Power cuts now run between 12 and 20 hours per day in most Cuban provinces, according to reporting by 14ymedio and El Toque, two independent Cuban news outlets operating from outside the island. The cuts are a direct consequence of fuel shortages — Cuba’s thermoelectric power plants require oil to operate, and oil imports have effectively halted.
The Cuban government has not published current generation capacity figures.
What Ordinary Cubans Are Living
The macroeconomic data describes a system in failure. What it does not fully convey is what that failure looks like at the level of a family in Havana, Santiago, or Holguín trying to eat, work, and keep children in school.
Food prices in informal markets — where most Cubans actually shop, because state stores are frequently empty — have increased by multiples over the past two years. A pound of chicken, when available, costs the equivalent of a day’s salary at state wages. Medicines for chronic conditions including hypertension, diabetes, and asthma have been in shortage since 2021 and are now, in many provinces, simply unavailable through state pharmacies. Families rely on remittances from relatives abroad — primarily in the United States, Spain, and Cuba’s broader diaspora — to purchase basic goods in the informal economy.
Those remittances, which the Inter-American Development Bank estimated at approximately $3.8 billion annually before the current crisis, have become the primary economic lifeline for a significant share of Cuban households. They have also become a political variable: U.S. restrictions on remittance flows have at various points limited the amount Cuban-Americans can send to family on the island, a policy that inflicts economic pain on ordinary Cubans while doing little to alter the behavior of the government in Havana.
Havana’s Response
The Cuban government’s response to the crisis has followed a consistent pattern: attribute the entirety of the problem to U.S. sanctions, announce measures that fall short of the structural reforms economists say are necessary, and suppress the independent reporting and civil society organizing that might generate domestic pressure for change.
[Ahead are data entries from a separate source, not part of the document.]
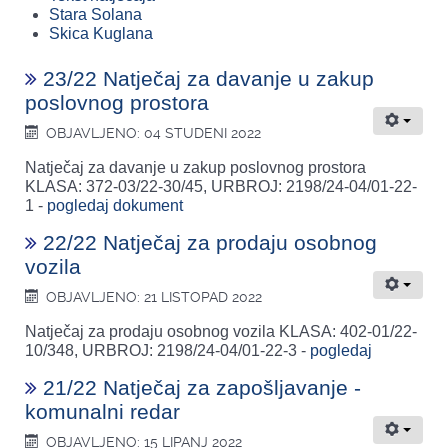
Stara Solana
Skica Kuglana
23/22 Natječaj za davanje u zakup
poslovnog prostora
OBJAVLJENO: 04 STUDENI 2022
Natječaj za davanje u zakup poslovnog prostora
KLASA: 372-03/22-30/45, URBROJ: 2198/24-04/01-22-
1 -
pogledaj dokument
22/22 Natječaj za prodaju osobnog
vozila
OBJAVLJENO: 21 LISTOPAD 2022
Natječaj za prodaju osobnog vozila KLASA: 402-01/22-
10/348, URBROJ: 2198/24-04/01-22-3 -
pogledaj
21/22 Natječaj za zapošljavanje -
komunalni redar
OBJAVLJENO: 15 LIPANJ 2022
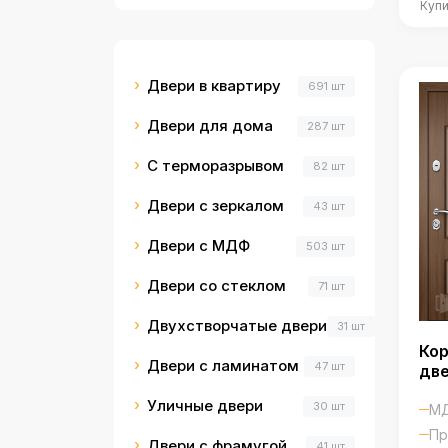
Купи
Двери в квартиру
691 шт
Двери для дома
287 шт
С терморазрывом
82 шт
Двери с зеркалом
43 шт
Двери с МДФ
503 шт
Двери со стеклом
71 шт
Двухстворчатые двери
31 шт
Кор
Двери с ламинатом
47 шт
дв
Уличные двери
30 шт
МД
Пр
Двери с фрамугой
41 шт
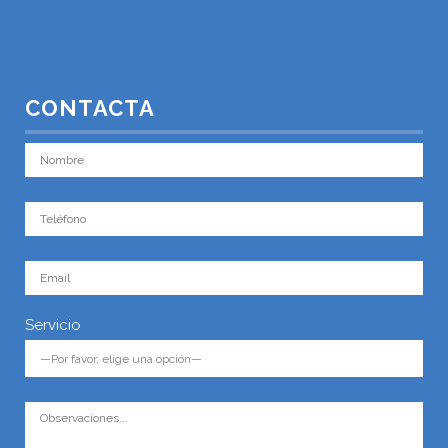
CONTACTA
Servicio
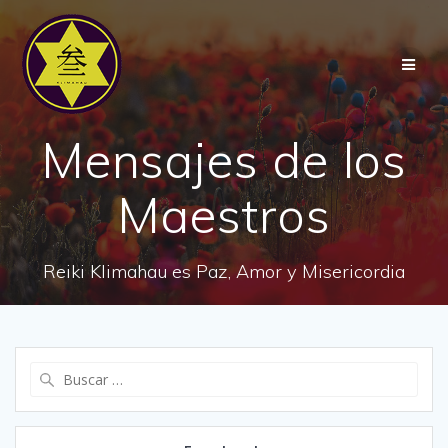
Saltar
al
contenido
Mensajes de los
Maestros
Reiki Klimahau es Paz, Amor y Misericordia
Buscar:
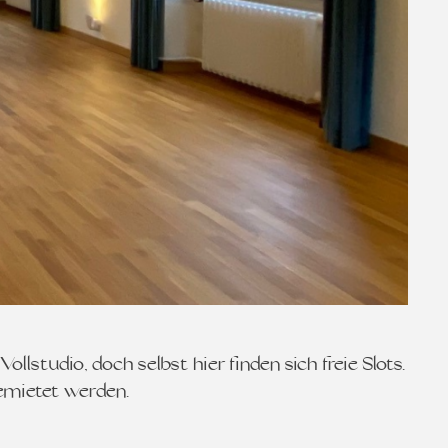
studio, doch selbst hier finden sich freie Slots.
gemietet werden…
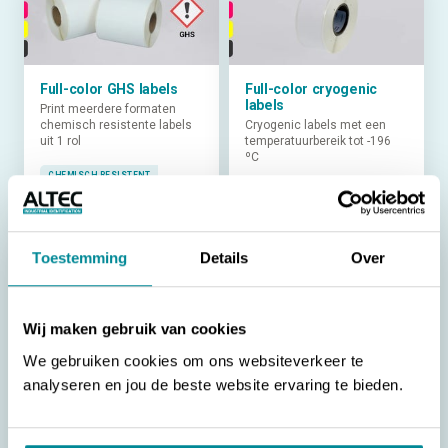
Full-color GHS labels
Full-color cryogenic
labels
Print meerdere formaten
chemisch resistente labels
Cryogenic labels met een
uit 1 rol
temperatuurbereik tot -196
ºC
CHEMISCH RESISTENT
KRASVAST
STIKSTOFBESTENDIG
Toestemming
Details
Over
Wij maken gebruik van cookies
Full-color glanzend
Full-color glanzend
We gebruiken cookies om ons websiteverkeer te
kunststof
papier
analyseren en jou de beste website ervaring te bieden.
Glanzende en krasvaste
Glanzende en krasvaste
labels voor full-color
labels voor full-color
bedrukking
bedrukking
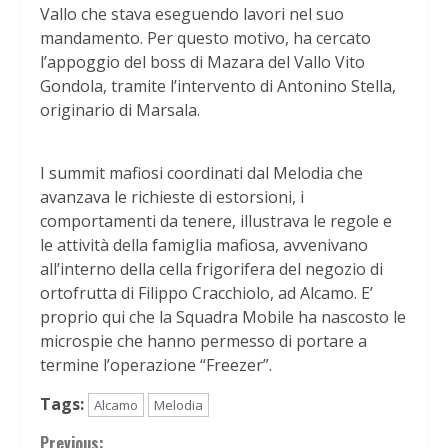
Vallo che stava eseguendo lavori nel suo
mandamento. Per questo motivo, ha cercato
l’appoggio del boss di Mazara del Vallo Vito
Gondola, tramite l’intervento di Antonino Stella,
originario di Marsala.
I summit mafiosi coordinati dal Melodia che
avanzava le richieste di estorsioni, i
comportamenti da tenere, illustrava le regole e
le attività della famiglia mafiosa, avvenivano
all’interno della cella frigorifera del negozio di
ortofrutta di Filippo Cracchiolo, ad Alcamo. E’
proprio qui che la Squadra Mobile ha nascosto le
microspie che hanno permesso di portare a
termine l’operazione “Freezer”.
Tags:
Alcamo
Melodia
Previous:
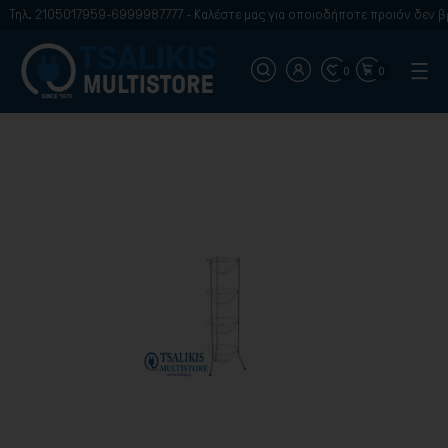
Τηλ. 2105017959-6999987777 - Καλέστε μας για οποιοδήποτε προιόν δεν βρ
0
0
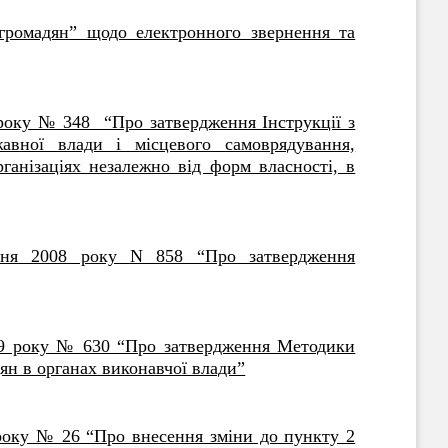
громадян” щодо електронного звернення та
 року № 348 “Про затвердження Інструкції з
авної влади і місцевого самоврядування,
рганізаціях незалежно від форм власності, в
сня 2008 року N 858 “Про затвердження
009 року № 630 “Про затвердження Методики
дян в органах виконавчої влади”
 року № 26 “Про внесення зміни до пункту 2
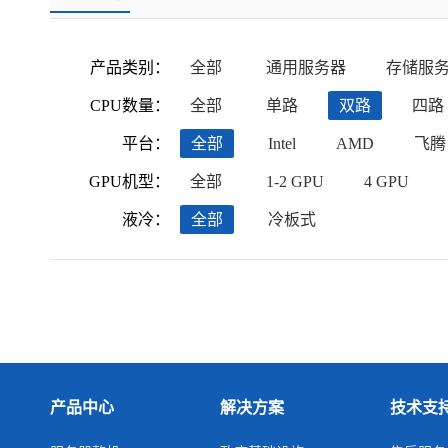
产品类别：
全部
通用服务器
存储服
CPU数量：
全部
单路
双路
四路
平台：
全部
Intel
AMD
飞腾
GPU机型：
全部
1-2 GPU
4 GPU
液冷：
全部
冷板式
产品中心
解决方案
技术支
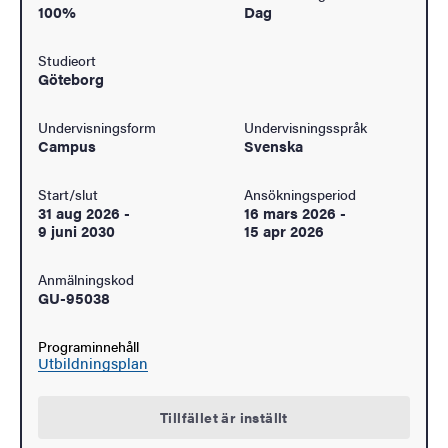
100%
Dag
Studieort
Göteborg
Undervisningsform
Undervisningsspråk
Campus
Svenska
Start/slut
Ansökningsperiod
31 aug 2026
-
16 mars 2026
-
9 juni 2030
15 apr 2026
Anmälningskod
GU-95038
Programinnehåll
Utbildningsplan
Tillfället är inställt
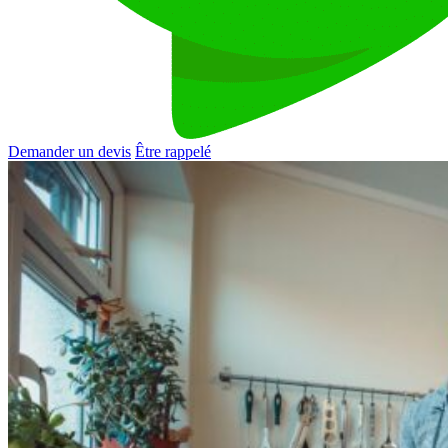
Demander un devis
Être rappelé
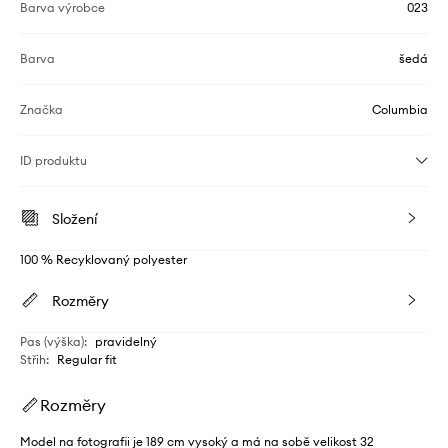
Barva výrobce
023
Barva
šedá
Značka
Columbia
ID produktu
Složení
100 % Recyklovaný polyester
Rozměry
Pas (výška)
:
pravidelný
Střih
:
Regular fit
Rozměry
Model na fotografii je 189 cm vysoký a má na sobě velikost 32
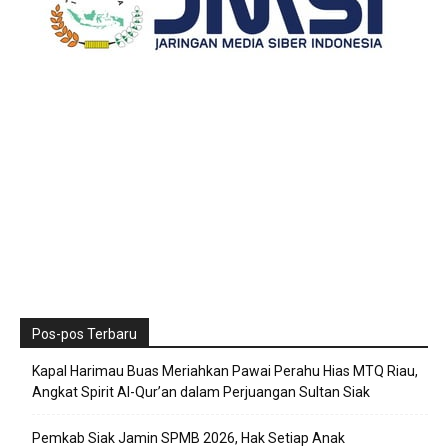
Pos-pos Terbaru
Kapal Harimau Buas Meriahkan Pawai Perahu Hias MTQ Riau,
Angkat Spirit Al-Qur’an dalam Perjuangan Sultan Siak
Pemkab Siak Jamin SPMB 2026, Hak Setiap Anak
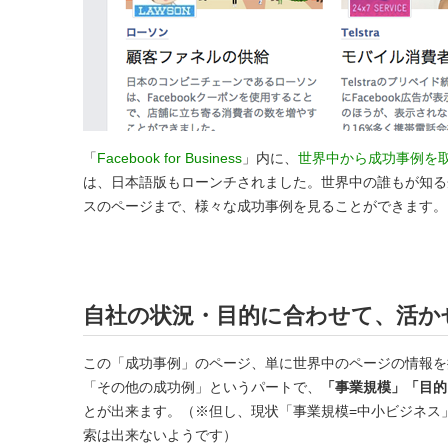
「
Facebook for Business
」内に、
世界中から成功事例を
は、日本語版もローンチされました。世界中の誰もが知る企業
スのページまで、様々な成功事例を見ることができます。
自社の状況・目的に合わせて、活か
この「成功事例」のページ、単に世界中のページの情報を
「その他の成功例」というパートで、
「事業規模」「目的
とが出来ます。（※但し、現状「事業規模=中小ビジネス
索は出来ないようです）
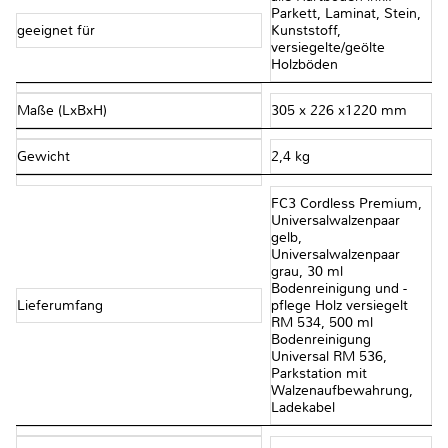
Parkett, Laminat, Stein,
geeignet für
Kunststoff,
versiegelte/geölte
Holzböden
Maße (LxBxH)
305 x 226 x1220 mm
Gewicht
2,4 kg
FC3 Cordless Premium,
Universalwalzenpaar
gelb,
Universalwalzenpaar
grau, 30 ml
Bodenreinigung und -
Lieferumfang
pflege Holz versiegelt
RM 534, 500 ml
Bodenreinigung
Universal RM 536,
Parkstation mit
Walzenaufbewahrung,
Ladekabel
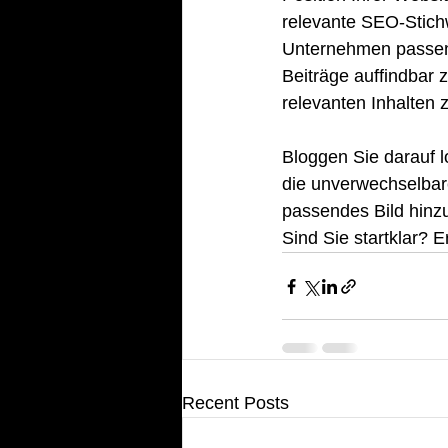
relevante SEO-Stich
Unternehmen passen.
Beiträge auffindbar 
relevanten Inhalten z
Bloggen Sie darauf 
die unverwechselbare
passendes Bild hinzu
Sind Sie startklar? E
Recent Posts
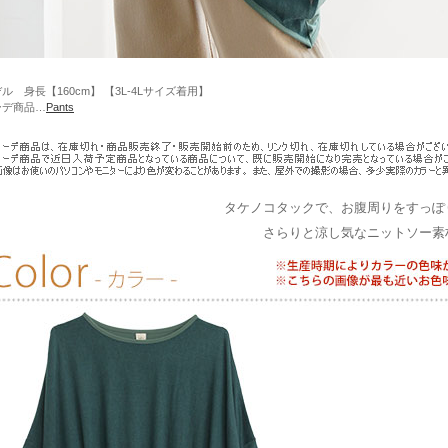
ル 身長【160cm】 【3L-4Lサイズ着用】
ーデ商品…
Pants
タケノコタックで、お腹周りをすっぽ
さらりと涼し気なニットソー素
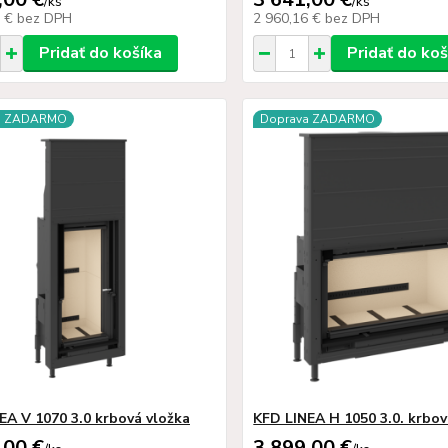
/
ks
/
ks
0 €
bez DPH
2 960,16 €
bez DPH
Pridať do košíka
Pridať do koš
a ZADARMO
Doprava ZADARMO
EA V 1070 3.0 krbová vložka
KFD LINEA H 1050 3.0. krbov
,00 €
3 899,00 €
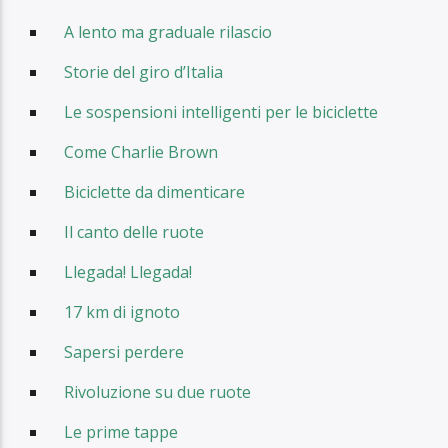
A lento ma graduale rilascio
Storie del giro d’Italia
Le sospensioni intelligenti per le biciclette
Come Charlie Brown
Biciclette da dimenticare
Il canto delle ruote
Llegada! Llegada!
17 km di ignoto
Sapersi perdere
Rivoluzione su due ruote
Le prime tappe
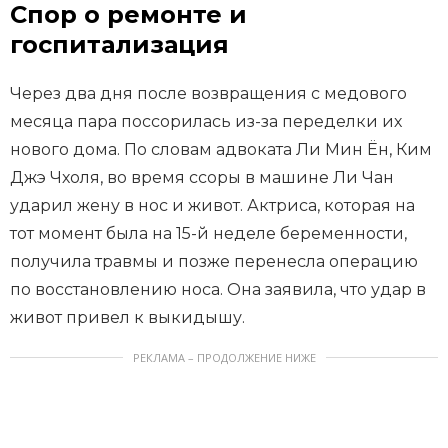
Спор о ремонте и
госпитализация
Через два дня после возвращения с медового
месяца пара поссорилась из-за переделки их
нового дома. По словам адвоката Ли Мин Ён, Ким
Джэ Чхоля, во время ссоры в машине Ли Чан
ударил жену в нос и живот. Актриса, которая на
тот момент была на 15-й неделе беременности,
получила травмы и позже перенесла операцию
по восстановлению носа. Она заявила, что удар в
живот привел к выкидышу.
РЕКЛАМА – ПРОДОЛЖЕНИЕ НИЖЕ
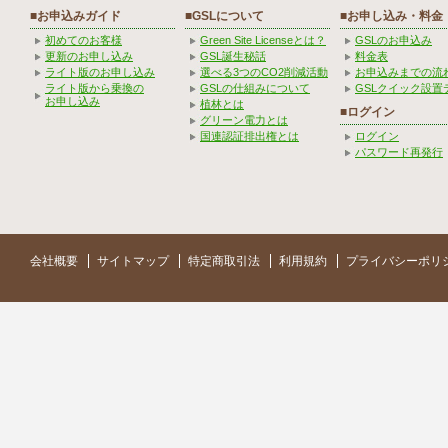
■お申込みガイド
■GSLについて
■お申し込み・料金
初めてのお客様
Green Site Licenseとは？
GSLのお申込み
更新のお申し込み
GSL誕生秘話
料金表
ライト版のお申し込み
選べる3つのCO2削減活動
お申込みまでの流
ライト版から乗換の
GSLの仕組みについて
GSLクイック設置
お申し込み
植林とは
■ログイン
グリーン電力とは
国連認証排出権とは
ログイン
パスワード再発行
会社概要
サイトマップ
特定商取引法
利用規約
プライバシーポリ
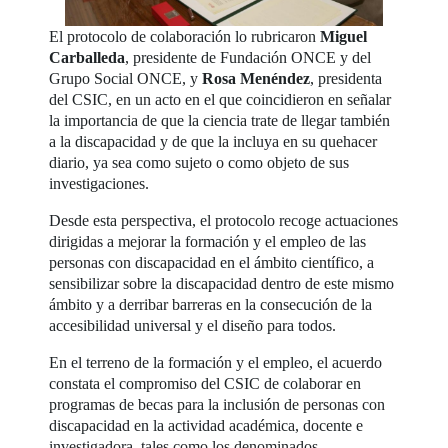
El protocolo de colaboración lo rubricaron
Miguel
Carballeda
, presidente de Fundación ONCE y del
Grupo Social ONCE, y
Rosa Menéndez
, presidenta
del CSIC, en un acto en el que coincidieron en señalar
la importancia de que la ciencia trate de llegar también
a la discapacidad y de que la incluya en su quehacer
diario, ya sea como sujeto o como objeto de sus
investigaciones.
Desde esta perspectiva, el protocolo recoge actuaciones
dirigidas a mejorar la formación y el empleo de las
personas con discapacidad en el ámbito científico, a
sensibilizar sobre la discapacidad dentro de este mismo
ámbito y a derribar barreras en la consecución de la
accesibilidad universal y el diseño para todos.
En el terreno de la formación y el empleo, el acuerdo
constata el compromiso del CSIC de colaborar en
programas de becas para la inclusión de personas con
discapacidad en la actividad académica, docente e
investigadora, tales como los denominados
The prisoner release of 2,010 people in March was the most significant concession Havana has made in years. It did not include the journalists, independent economists, or civil society leaders whose work would be most directly relevant to managing the economic crisis.
Cuba remains one of the most restricted environments for independent media in the Western Hemisphere, a condition that limits the country’s ability to diagnose and respond to its own problems.
Reforms to the private sector — allowing small and medium-sized businesses to operate legally, which began in 2021 — have produced pockets of genuine economic activity, particularly in Havana’s restaurant and hospitality sector. But those reforms have been inconsistently applied, subject to arbitrary state interference, and insufficient in scale to offset the contraction of the state economy.
The Emigration Valve
Cuba’s most consistent economic response to crisis has been emigration. When conditions deteriorate beyond a threshold, Cubans leave — and the remittances they send back become the mechanism through which the state avoids the kind of complete economic breakdown that would force more fundamental reform.
The 700,000 who left between 2022 and 2024 represent roughly 6% of Cuba’s population — an extraordinary proportion by any measure. The communities they have built in Miami, Madrid, and across the diaspora are now the primary economic support system for the families they left behind. That dynamic has persisted across multiple generations and multiple cycles of crisis and partial recovery.
Whether the current crisis — deeper than any since the Special Period of the 1990s, when the Soviet Union’s collapse removed Cuba’s primary economic patron — produces a different outcome is the question that analysts, diaspora communities, and policymakers in Washington are all trying to answer. The new devaluation suggests Havana is still managing at the margins rather than reforming at the roots.